[Ltru] Re: Ietf-languages Digest, Vol 50, Issue 15

Peter Constable petercon at microsoft.com
Fri Feb 16 16:20:41 CET 2007


The JAC has various issues I need to get them to review. I will include this among them.

There's one scenario I think is of interest: Suppose there are currently only a handful of documents in non-modern Czech (I don't know what the actual situation is) - not enough that anyone feels a particular need to request separate IDs for historical forms. What then? Well, I guess they would use "ces"; that's a little like someone wondering if a letterform is a distinct character and deciding to treat it like a font variant and not requesting a new character in Unicode/ISO 10646. But then suppose later someone discovers some lost library of Old and Middle Czech documents. What then? At that point, they'd probably request separate IDs for the historical form, and they might argue that this is splitting the historical variants from the single category - i.e. that would mean a new ID for the modern language and well as the historical languages, and "ces" would automatically become a macrolanguage.
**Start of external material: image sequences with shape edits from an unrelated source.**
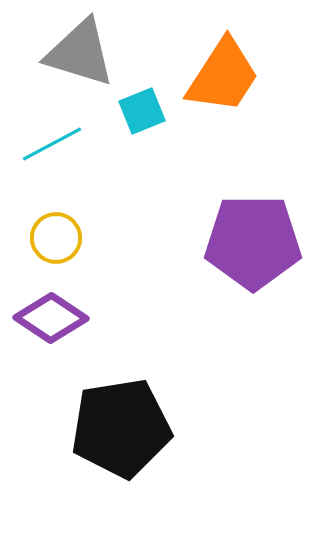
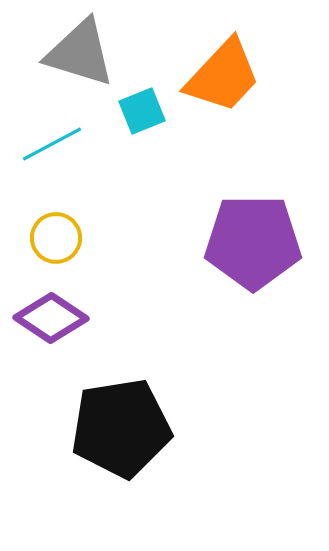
orange trapezoid: rotated 10 degrees clockwise
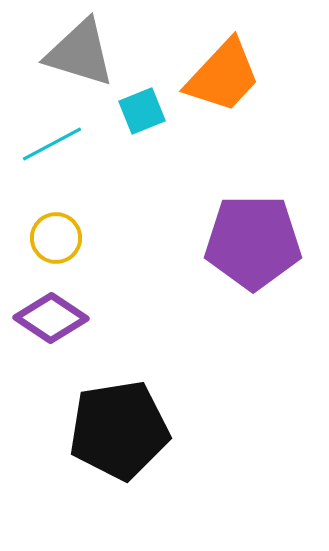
black pentagon: moved 2 px left, 2 px down
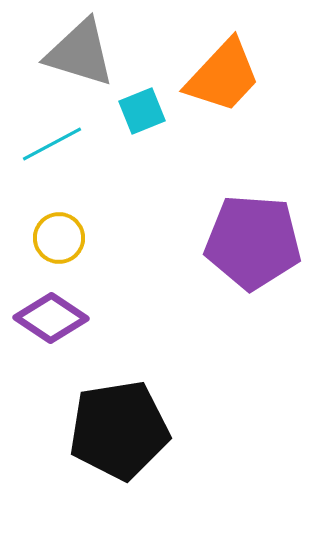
yellow circle: moved 3 px right
purple pentagon: rotated 4 degrees clockwise
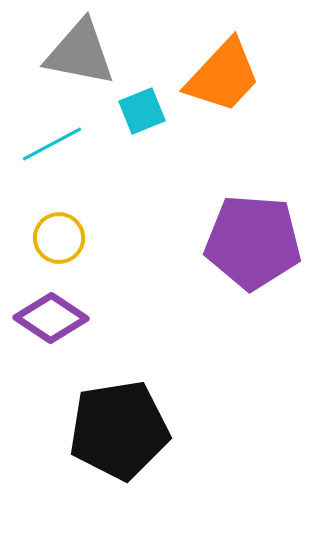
gray triangle: rotated 6 degrees counterclockwise
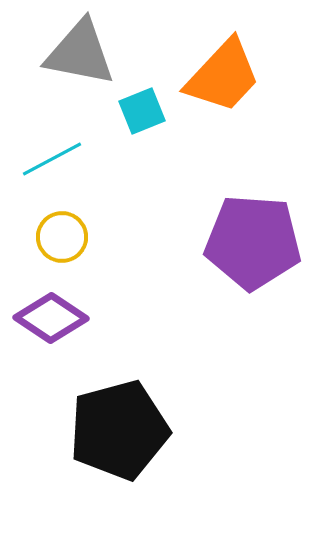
cyan line: moved 15 px down
yellow circle: moved 3 px right, 1 px up
black pentagon: rotated 6 degrees counterclockwise
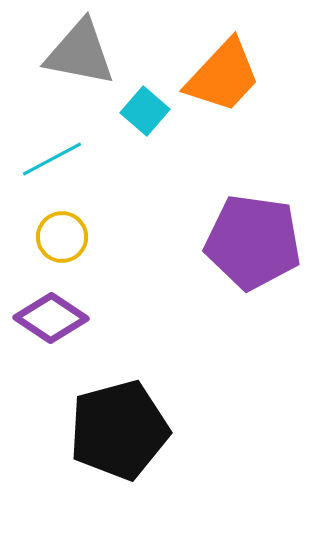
cyan square: moved 3 px right; rotated 27 degrees counterclockwise
purple pentagon: rotated 4 degrees clockwise
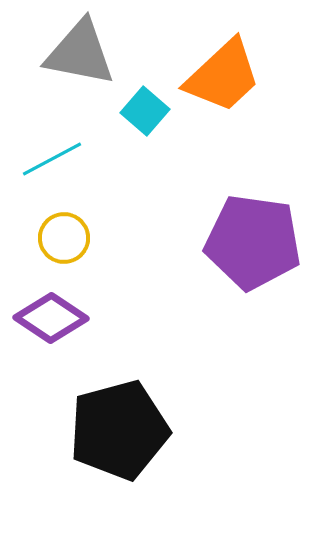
orange trapezoid: rotated 4 degrees clockwise
yellow circle: moved 2 px right, 1 px down
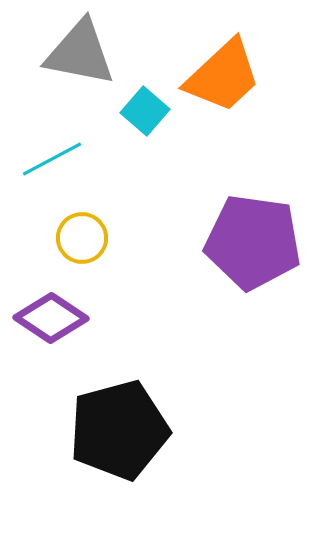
yellow circle: moved 18 px right
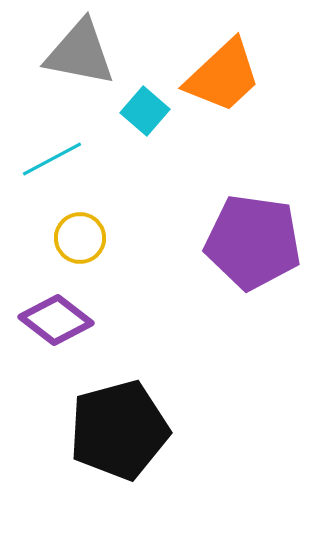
yellow circle: moved 2 px left
purple diamond: moved 5 px right, 2 px down; rotated 4 degrees clockwise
Of course, the scenario playing out that way depends on users initially deciding to use "ces" for the historical records and not requesting separate IDs, and on the JAC deciding that there was established usage of "ces" for multiple variants. (By analogy, UTC wouldn't necessarily decide that the existing character was ambiguous and that *two* new, unambiguous characters are needed.)


Peter

________________________________
From: mark.edward.davis at gmail.com [mailto:mark.edward.davis at gmail.com] On Behalf Of Mark Davis
Sent: Thursday, February 15, 2007 2:34 PM
To: Peter Constable
Cc: LTRU Working Group; ietf-languages at alvestrand.no
Subject: Re: [Ltru] Re: Ietf-languages Digest, Vol 50, Issue 15

I'm inclined towards #2 also, for the reasons you cite. My primary concern, however, is to get a definitive statement from the RA as to which of the policies is true. That, for me, is far more important than which policy is actually used.

Mark
On 2/15/07, Peter Constable <petercon at microsoft.com<mailto:petercon at microsoft.com>> wrote:

Adopting 1 would mean adopting generally across all of ISO 639-3: all entries of individual-language scope encompass corresponding historic varieties. But then, note that historic varieties are relevant only in cases of languages with a long literary tradition that is preserved. For instance, there may have been an old Naskapi that is distinct from the modern descendent, but there never have been and never will be any records in this putative language, so there is zero need for an identifier that encompasses it.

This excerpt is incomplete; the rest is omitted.